Entries taken from a collection
● ● ●
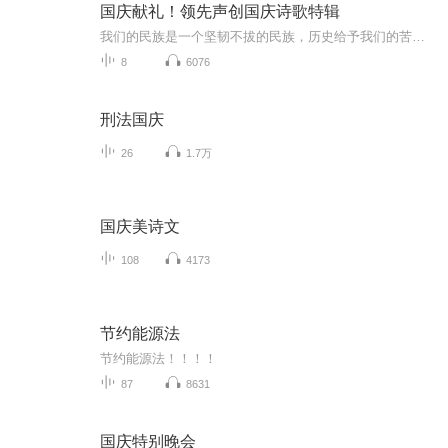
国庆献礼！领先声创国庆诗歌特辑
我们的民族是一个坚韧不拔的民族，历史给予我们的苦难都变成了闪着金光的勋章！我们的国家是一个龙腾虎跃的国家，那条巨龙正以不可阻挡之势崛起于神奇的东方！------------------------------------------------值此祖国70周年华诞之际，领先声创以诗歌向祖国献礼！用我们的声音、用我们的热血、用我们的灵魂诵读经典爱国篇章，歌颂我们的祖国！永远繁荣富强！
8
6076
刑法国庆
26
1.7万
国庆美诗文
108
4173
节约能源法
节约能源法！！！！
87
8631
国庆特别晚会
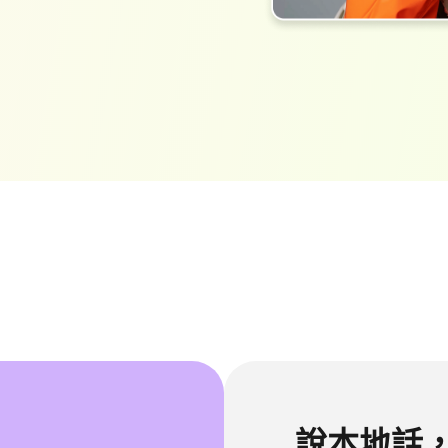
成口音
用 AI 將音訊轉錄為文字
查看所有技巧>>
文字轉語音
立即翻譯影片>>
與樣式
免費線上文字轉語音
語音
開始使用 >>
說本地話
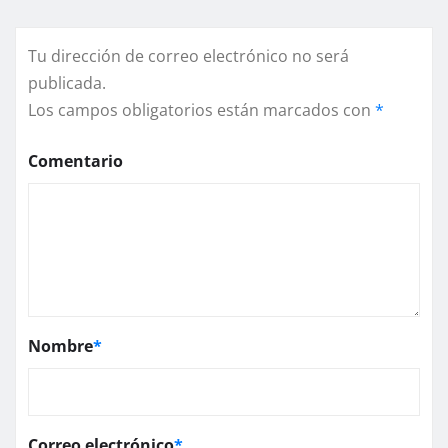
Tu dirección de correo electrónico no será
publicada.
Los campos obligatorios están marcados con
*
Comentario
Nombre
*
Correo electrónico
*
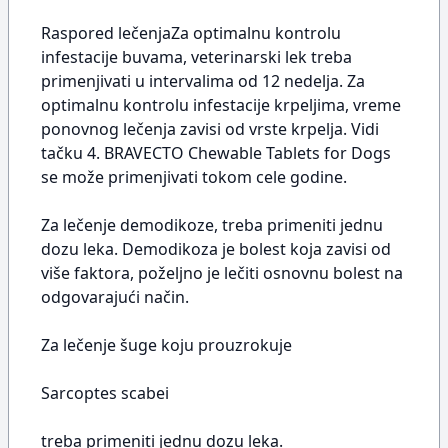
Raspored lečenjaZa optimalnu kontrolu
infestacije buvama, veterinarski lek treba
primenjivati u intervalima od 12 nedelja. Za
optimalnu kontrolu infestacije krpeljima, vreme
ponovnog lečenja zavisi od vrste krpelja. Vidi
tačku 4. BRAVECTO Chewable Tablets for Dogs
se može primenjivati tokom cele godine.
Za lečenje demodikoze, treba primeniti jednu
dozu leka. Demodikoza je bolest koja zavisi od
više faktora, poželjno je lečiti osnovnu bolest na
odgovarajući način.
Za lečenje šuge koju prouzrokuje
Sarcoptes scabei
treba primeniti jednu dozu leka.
● ● ●
**What is needed:** Each entry gets copied exactly; the pictures stay out.

**Exercise answer:**
国庆献礼！领先声创国庆诗歌特辑
我们的民族是一个坚韧不拔的民族，历史给予我们的苦难都变成了闪着金光的勋章！我们的国家是一个龙腾虎跃的国家，那条巨龙正以不可阻挡之势崛起于神奇的东方！------------------------------------------------值此祖国70周年华诞之际，领先声创以诗歌向祖国献礼！用我们的声音、用我们的热血、用我们的灵魂诵读经典爱国篇章，歌颂我们的祖国！永远繁荣富强！
8
6076
刑法国庆
26
1.7万
国庆美诗文
108
4173
节约能源法
节约能源法！！！！
87
8631
国庆特别晚会
成口音
用 AI 將音訊轉錄為文字
查看所有技巧>>
文字轉語音
立即翻譯影片>>
與樣式
免費線上文字轉語音
語音
開始使用 >>
說本地話
Tu dirección de correo electrónico no será
publicada.
Los campos obligatorios están marcados con
*
Comentario
Nombre
*
Correo electrónico
*
Raspored lečenjaZa optimalnu kontrolu
infestacije buvama, veterinarski lek treba
primenjivati u intervalima od 12 nedelja. Za
optimalnu kontrolu infestacije krpeljima, vreme
ponovnog lečenja zavisi od vrste krpelja. Vidi
tačku 4. BRAVECTO Chewable Tablets for Dogs
se može primenjivati tokom cele godine.
Za lečenje demodikoze, treba primeniti jednu
dozu leka. Demodikoza je bolest koja zavisi od
više faktora, poželjno je lečiti osnovnu bolest na
odgovarajući način.
Za lečenje šuge koju prouzrokuje
Sarcoptes scabei
treba primeniti jednu dozu leka.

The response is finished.